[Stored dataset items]

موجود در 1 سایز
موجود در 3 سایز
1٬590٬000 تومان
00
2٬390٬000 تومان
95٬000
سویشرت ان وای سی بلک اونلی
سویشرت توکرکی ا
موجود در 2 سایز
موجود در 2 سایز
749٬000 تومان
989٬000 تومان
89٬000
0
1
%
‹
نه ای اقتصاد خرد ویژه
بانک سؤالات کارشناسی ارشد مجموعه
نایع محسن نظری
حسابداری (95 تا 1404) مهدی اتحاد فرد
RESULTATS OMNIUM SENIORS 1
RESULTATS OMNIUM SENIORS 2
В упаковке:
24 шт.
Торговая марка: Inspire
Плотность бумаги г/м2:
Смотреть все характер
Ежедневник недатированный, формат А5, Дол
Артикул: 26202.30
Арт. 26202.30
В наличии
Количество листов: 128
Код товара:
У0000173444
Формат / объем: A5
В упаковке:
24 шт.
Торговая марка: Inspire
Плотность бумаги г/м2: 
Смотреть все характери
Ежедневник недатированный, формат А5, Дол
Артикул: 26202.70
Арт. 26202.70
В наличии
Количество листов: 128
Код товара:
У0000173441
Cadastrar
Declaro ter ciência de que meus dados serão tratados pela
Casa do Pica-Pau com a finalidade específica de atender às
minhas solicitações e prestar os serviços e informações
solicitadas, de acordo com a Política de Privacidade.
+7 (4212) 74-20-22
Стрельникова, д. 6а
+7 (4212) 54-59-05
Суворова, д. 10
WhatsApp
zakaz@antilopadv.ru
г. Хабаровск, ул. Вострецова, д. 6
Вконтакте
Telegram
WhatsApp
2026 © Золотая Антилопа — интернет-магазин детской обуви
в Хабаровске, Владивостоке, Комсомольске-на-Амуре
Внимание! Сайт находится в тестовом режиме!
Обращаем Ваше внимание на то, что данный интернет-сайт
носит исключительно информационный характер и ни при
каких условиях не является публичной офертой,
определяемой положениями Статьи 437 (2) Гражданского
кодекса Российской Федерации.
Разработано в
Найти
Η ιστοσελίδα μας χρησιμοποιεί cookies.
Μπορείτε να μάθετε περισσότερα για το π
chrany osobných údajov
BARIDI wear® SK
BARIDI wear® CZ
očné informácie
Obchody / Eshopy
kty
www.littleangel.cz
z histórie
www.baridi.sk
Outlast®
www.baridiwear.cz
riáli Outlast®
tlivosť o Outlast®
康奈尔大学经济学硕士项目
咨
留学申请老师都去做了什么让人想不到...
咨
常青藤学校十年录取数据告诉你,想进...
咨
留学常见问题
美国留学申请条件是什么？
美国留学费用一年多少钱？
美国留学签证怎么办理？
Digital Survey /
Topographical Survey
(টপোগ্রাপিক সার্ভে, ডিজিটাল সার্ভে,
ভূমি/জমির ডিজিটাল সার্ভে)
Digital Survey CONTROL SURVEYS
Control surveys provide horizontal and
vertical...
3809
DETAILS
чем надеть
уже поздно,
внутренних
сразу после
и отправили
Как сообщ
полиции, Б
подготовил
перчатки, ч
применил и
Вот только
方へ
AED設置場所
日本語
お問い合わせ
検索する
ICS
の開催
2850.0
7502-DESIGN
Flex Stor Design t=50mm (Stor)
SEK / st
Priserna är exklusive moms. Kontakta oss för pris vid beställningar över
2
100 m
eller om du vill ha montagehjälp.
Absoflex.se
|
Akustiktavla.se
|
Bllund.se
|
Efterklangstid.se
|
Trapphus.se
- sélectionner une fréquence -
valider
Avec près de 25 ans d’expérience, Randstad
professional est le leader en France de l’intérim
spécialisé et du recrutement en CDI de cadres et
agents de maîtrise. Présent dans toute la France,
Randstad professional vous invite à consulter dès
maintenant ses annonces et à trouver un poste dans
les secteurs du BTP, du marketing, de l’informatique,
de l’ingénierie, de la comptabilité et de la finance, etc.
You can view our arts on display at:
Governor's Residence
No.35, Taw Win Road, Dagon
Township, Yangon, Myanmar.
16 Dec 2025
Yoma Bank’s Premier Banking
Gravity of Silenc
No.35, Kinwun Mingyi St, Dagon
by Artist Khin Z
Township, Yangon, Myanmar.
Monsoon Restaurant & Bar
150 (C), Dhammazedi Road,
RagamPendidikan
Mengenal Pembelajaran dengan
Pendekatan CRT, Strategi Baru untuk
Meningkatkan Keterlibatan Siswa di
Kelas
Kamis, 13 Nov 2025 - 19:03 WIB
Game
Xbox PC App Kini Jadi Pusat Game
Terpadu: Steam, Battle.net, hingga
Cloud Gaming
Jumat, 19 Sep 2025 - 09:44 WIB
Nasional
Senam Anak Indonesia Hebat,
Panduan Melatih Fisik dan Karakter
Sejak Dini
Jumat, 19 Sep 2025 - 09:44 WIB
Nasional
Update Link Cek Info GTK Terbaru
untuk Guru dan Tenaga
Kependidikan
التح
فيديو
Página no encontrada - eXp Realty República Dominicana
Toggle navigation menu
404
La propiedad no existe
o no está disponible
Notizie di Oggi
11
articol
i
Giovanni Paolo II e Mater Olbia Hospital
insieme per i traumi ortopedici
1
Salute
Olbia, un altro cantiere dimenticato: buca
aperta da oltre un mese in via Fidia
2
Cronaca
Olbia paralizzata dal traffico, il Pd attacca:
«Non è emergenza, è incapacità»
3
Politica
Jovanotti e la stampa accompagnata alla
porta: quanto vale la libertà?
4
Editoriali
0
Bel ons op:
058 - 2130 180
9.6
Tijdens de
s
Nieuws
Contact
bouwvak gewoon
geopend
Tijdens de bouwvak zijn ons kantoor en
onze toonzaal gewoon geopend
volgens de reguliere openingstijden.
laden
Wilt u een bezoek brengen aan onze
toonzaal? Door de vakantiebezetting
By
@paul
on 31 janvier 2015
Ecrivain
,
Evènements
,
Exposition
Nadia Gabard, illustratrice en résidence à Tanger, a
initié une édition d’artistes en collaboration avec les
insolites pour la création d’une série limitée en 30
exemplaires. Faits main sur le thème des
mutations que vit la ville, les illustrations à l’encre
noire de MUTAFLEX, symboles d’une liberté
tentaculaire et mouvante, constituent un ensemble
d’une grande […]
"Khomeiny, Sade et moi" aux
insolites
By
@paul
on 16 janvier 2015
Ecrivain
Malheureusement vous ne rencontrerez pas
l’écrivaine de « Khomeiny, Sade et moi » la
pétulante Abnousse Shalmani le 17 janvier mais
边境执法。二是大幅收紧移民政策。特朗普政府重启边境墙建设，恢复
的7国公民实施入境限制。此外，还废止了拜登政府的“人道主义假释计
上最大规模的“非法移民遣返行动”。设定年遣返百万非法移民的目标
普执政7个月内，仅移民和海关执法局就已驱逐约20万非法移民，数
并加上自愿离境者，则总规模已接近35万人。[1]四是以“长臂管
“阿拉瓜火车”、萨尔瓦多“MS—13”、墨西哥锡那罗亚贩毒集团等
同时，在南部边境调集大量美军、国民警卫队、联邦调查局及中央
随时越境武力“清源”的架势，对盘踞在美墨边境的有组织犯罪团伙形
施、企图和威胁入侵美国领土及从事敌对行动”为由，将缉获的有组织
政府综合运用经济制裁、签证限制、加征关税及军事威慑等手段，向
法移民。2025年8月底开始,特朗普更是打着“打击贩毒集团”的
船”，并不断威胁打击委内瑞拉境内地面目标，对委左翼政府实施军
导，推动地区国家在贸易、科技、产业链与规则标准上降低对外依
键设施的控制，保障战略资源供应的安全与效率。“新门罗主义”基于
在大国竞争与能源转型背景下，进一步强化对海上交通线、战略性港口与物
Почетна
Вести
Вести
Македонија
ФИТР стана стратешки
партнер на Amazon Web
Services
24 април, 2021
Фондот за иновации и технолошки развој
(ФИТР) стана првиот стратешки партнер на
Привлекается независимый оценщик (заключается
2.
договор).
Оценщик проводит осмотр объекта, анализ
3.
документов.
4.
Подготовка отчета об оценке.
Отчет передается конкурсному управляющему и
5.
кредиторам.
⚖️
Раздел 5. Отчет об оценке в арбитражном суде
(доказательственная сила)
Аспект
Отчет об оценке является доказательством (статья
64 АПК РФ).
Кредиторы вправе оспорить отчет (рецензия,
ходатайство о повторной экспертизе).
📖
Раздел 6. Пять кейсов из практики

→ DIRECTIONS:
When the word "оценке" shows up in a line of the entries, report that line.

→ ANSWER SPACE:
Подготовка отчета об оценке.
Раздел 5. Отчет об оценке в арбитражном суде
Отчет об оценке является доказательством (статья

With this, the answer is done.